Pixel coordinate grounding data:
[Start of section]

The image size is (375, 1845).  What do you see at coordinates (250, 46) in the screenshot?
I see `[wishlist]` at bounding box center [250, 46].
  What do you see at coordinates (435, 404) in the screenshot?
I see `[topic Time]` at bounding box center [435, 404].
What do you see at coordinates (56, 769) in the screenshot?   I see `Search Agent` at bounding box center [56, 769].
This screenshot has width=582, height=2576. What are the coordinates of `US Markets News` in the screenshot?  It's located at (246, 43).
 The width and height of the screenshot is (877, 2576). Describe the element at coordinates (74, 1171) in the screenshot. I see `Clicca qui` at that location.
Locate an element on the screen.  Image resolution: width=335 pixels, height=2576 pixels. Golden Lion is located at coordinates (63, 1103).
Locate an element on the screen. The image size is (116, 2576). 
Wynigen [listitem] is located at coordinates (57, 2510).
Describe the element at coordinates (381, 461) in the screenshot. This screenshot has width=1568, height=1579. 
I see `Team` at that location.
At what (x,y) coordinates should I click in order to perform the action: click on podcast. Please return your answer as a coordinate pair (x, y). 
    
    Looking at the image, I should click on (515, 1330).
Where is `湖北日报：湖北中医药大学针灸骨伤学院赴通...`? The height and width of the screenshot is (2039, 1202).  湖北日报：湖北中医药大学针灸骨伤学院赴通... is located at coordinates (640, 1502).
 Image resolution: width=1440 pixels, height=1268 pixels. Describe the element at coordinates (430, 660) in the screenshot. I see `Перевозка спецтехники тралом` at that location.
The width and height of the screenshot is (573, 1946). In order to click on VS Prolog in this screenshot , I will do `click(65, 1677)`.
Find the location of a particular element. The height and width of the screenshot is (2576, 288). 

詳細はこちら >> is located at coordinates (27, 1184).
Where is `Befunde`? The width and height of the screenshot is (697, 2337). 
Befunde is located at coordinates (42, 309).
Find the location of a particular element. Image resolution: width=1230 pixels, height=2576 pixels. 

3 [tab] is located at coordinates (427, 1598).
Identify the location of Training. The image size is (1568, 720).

[End of section]

EXERCISE GOAL
Output the line containing "At what (x,y)" and every line after it through the final line of the records above, exactly as written and nothing else.

OUTPUT BELOW
At what (x,y) coordinates should I click in order to perform the action: click on podcast. Please return your answer as a coordinate pair (x, y). 
    
    Looking at the image, I should click on (515, 1330).
Where is `湖北日报：湖北中医药大学针灸骨伤学院赴通...`? The height and width of the screenshot is (2039, 1202).  湖北日报：湖北中医药大学针灸骨伤学院赴通... is located at coordinates (640, 1502).
 Image resolution: width=1440 pixels, height=1268 pixels. Describe the element at coordinates (430, 660) in the screenshot. I see `Перевозка спецтехники тралом` at that location.
The width and height of the screenshot is (573, 1946). In order to click on VS Prolog in this screenshot , I will do `click(65, 1677)`.
Find the location of a particular element. The height and width of the screenshot is (2576, 288). 

詳細はこちら >> is located at coordinates (27, 1184).
Where is `Befunde`? The width and height of the screenshot is (697, 2337). 
Befunde is located at coordinates (42, 309).
Find the location of a particular element. Image resolution: width=1230 pixels, height=2576 pixels. 

3 [tab] is located at coordinates (427, 1598).
Identify the location of Training. The image size is (1568, 720).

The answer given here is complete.